# Trying to use pocketsphinx to word align

> "Because timing accuracy in ASR is getting progressively worse, look backwards"

- branch: master
- comments: false
- categories: [pocketsphinx, hsi, alignment]

In [1]:
from pydub import AudioSegment
import pocketsphinx
import tempfile

In [2]:
MAPPING = """
ɑː AA
æ AE
ə AH
ɐ AH
ʌ AH
ɔː AO
aʊ AW
aɪ AY
b B
tʃ CH
d D
ð DH
ɛ EH
ɚ ER
ɜː ER
eɪ EY
f F
ɡ G
h HH
ɪ IH
i IY
iː IY
dʒ JH
k K
l L
m M
n N
ŋ NG
oʊ OW
ɔɪ OY
p P
ɹ R
s S
ʃ SH
t T
θ TH
ʊ UH
uː UW
v V
w W
j Y
z Z
ʒ ZH
ɾ D
"""

In [3]:
espeak_to_cmudict = {}
for line in MAPPING.split("\n"):
    if line == "":
        continue
    line = line.strip()
    parts = line.split(" ")

    if len(parts) != 2:
        print(line)
        continue
    k, v = line.split(" ")
    if not k in espeak_to_cmudict:
        espeak_to_cmudict[k] = v
    

In [4]:
import re

cmudict_keys = espeak_to_cmudict.keys()
cmudict_keys = sorted(cmudict_keys, key=len, reverse=True)
espeak_regex = re.compile(rf"({'|'.join(cmudict_keys)})")

def cmudictify(espeak):
    espeak = espeak.replace("ˈ", "").replace("ˌ", "")
    return " ".join([espeak_to_cmudict[x] for x in re.findall(espeak_regex, espeak)])

In [40]:
EGTEXT = "Yeah, that's true.
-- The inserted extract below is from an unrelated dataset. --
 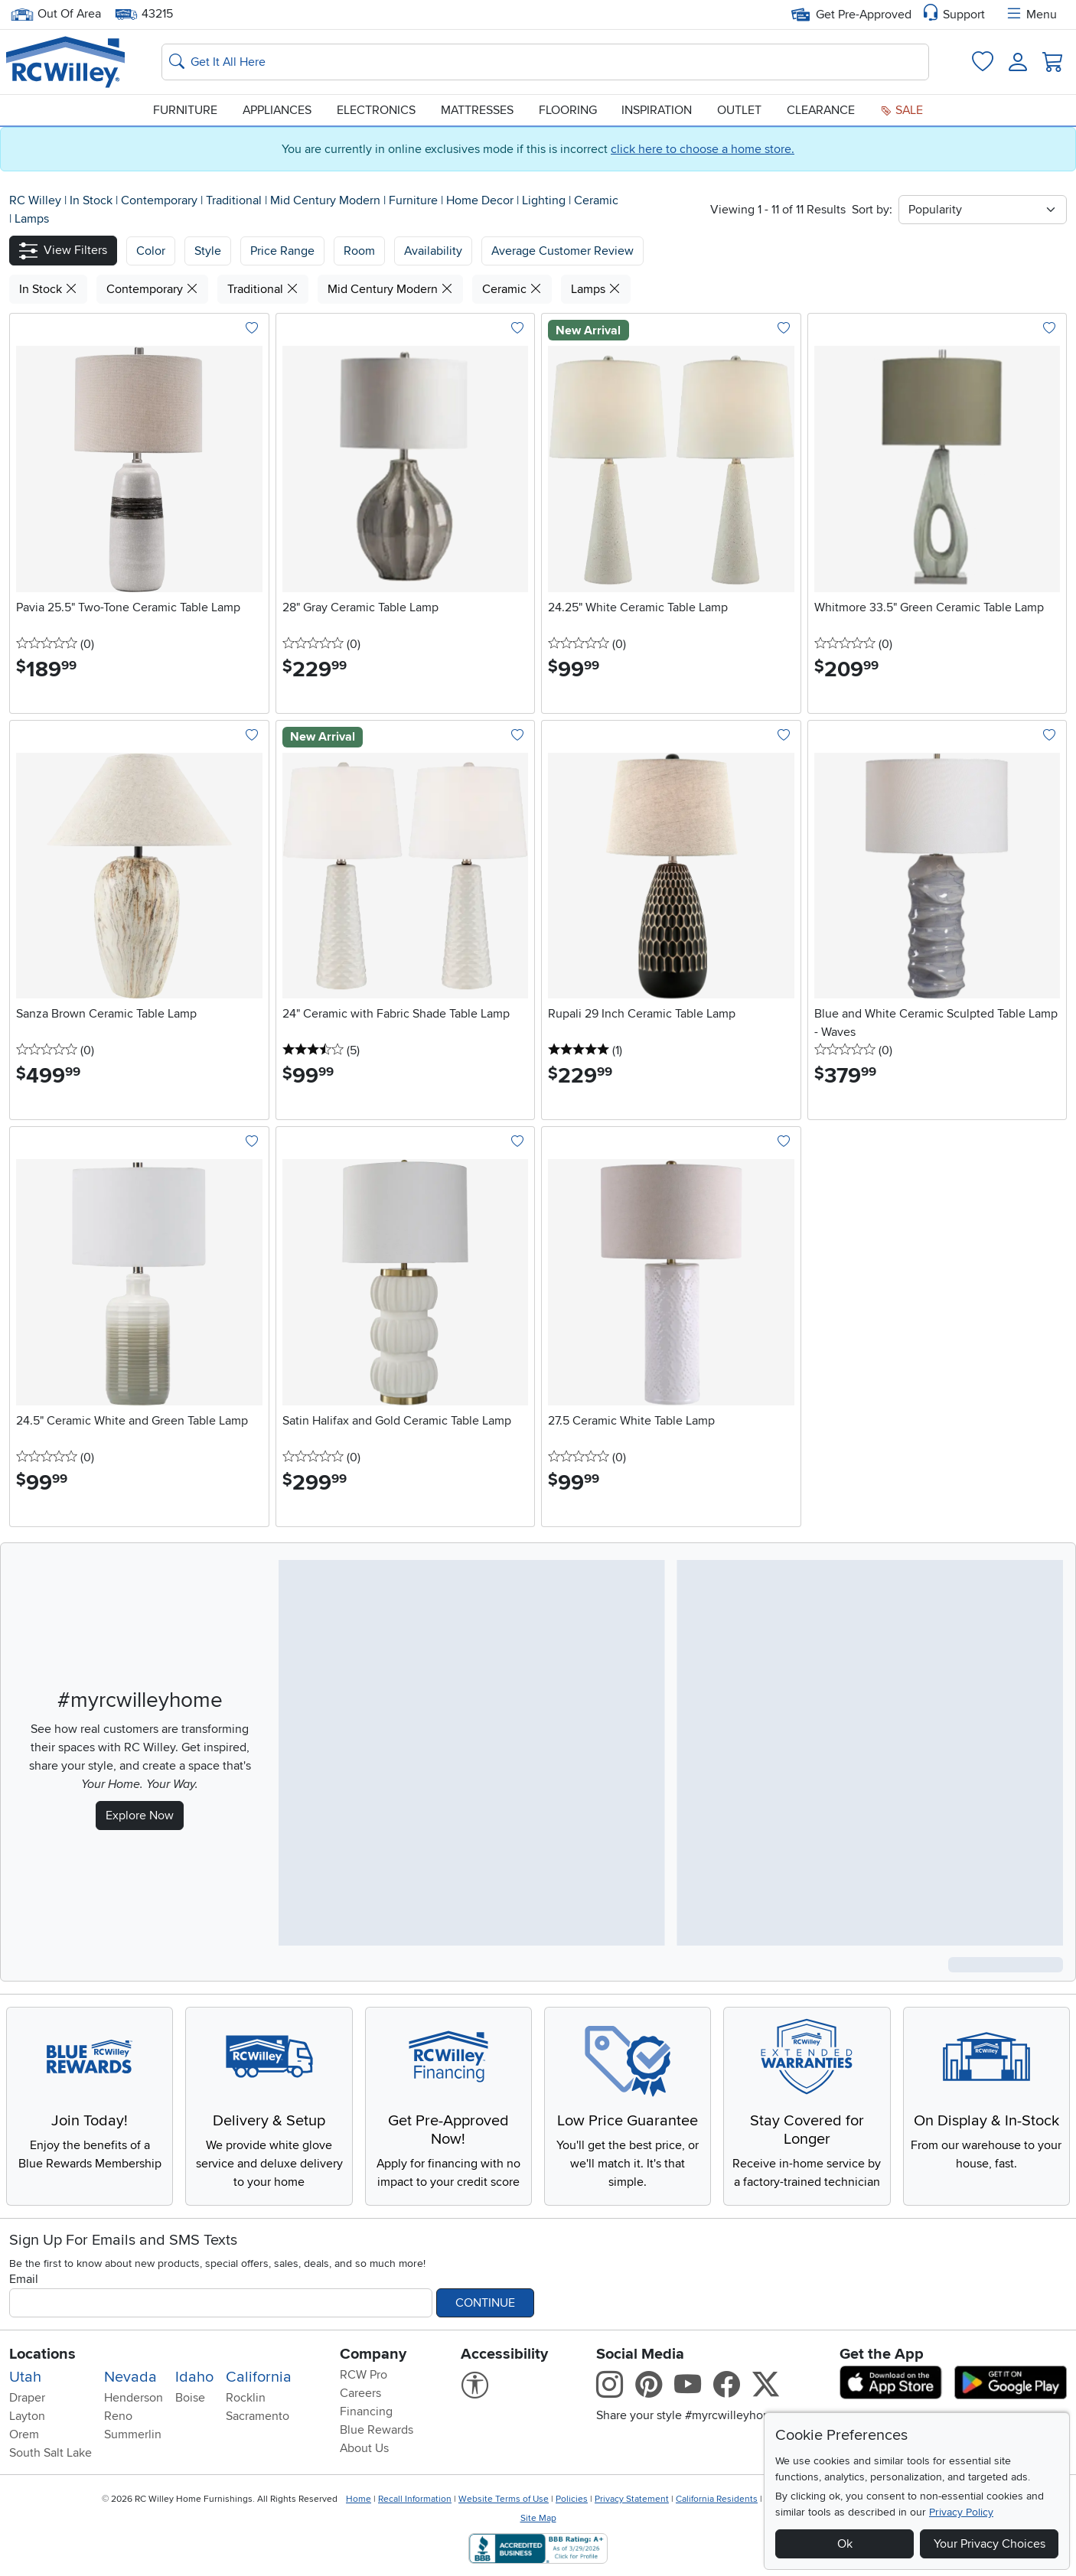 I want to click on South Salt Lake, so click(x=50, y=2452).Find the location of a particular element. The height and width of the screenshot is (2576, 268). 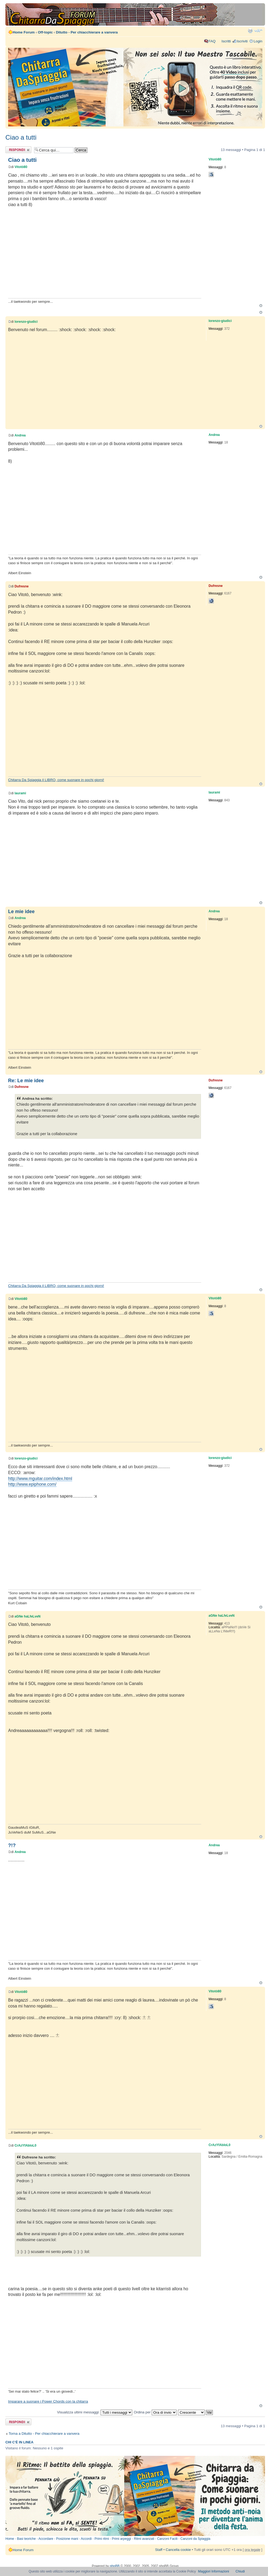

Home Forum is located at coordinates (24, 32).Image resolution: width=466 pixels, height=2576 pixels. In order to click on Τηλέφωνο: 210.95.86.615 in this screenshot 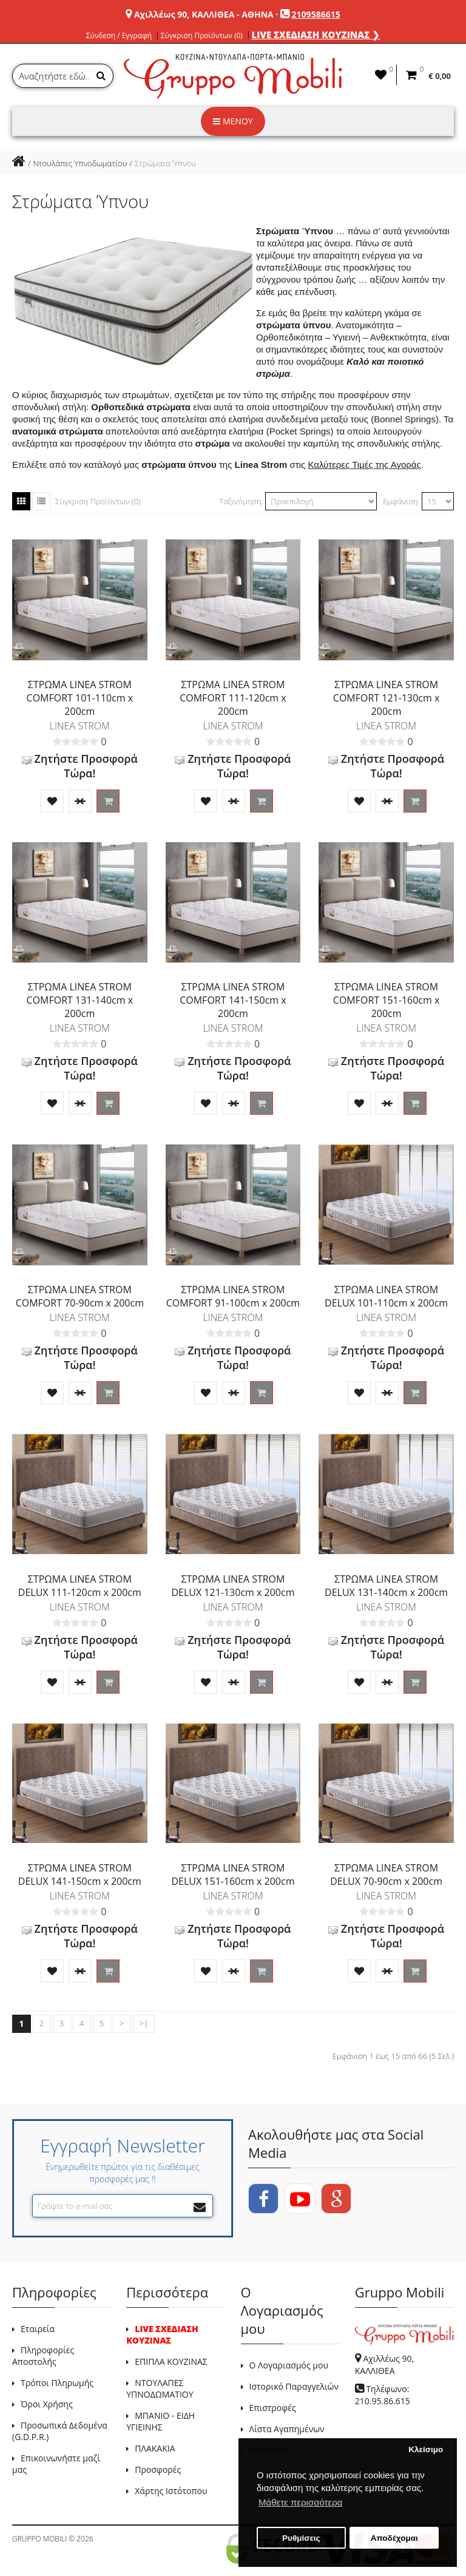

I mean, they are the same size and they are a little bit, but I think I I should go more for something that style."
EGPHON = "/jˈæ ðˈæs tɹˈuː ə mˈiːn ðˈeɪ ɚ ðə sˈeɪm sˈaɪz ən ðˈeɪ ɚ ə lˈɪɾə bˈɪɾ bˈʌt ˈaɪ θˈɪŋk ˈaɪ ˈaɪ ʃˈʊ ɡˈoʊ mˈɔːɹ fɚ sˈʌmθɪŋ ðˈæt stˈaɪl./"
EGFILE = "/Users/joregan/Playing/hsi/audio/hsi_7_0719_210_001_main.wav"
EGSTART = 70.028
EGEND = 75.441

In [84]:
EGTEXT = "no it's a cheetah, ah, yes it's a cheetah ah and, uh, that one is from, uh, India and, uh, it's really"
EGPHON = "/nˈoʊ ɪts ɐ tʃˈiːt ˈɑːɛ jˈɑs ɪts ɐ tʃˈiːtə ˈɑː ænd ˈɛ ðˈæt wˌʌn ɪz fɹˈɑːm ˈɛ ˈɪndiæ ænd ˈɛ ɪts ɹˈili/"
EGFILE = "/Users/joregan/Playing/hsi/audio/hsi_5_0718_211_002_main.wav"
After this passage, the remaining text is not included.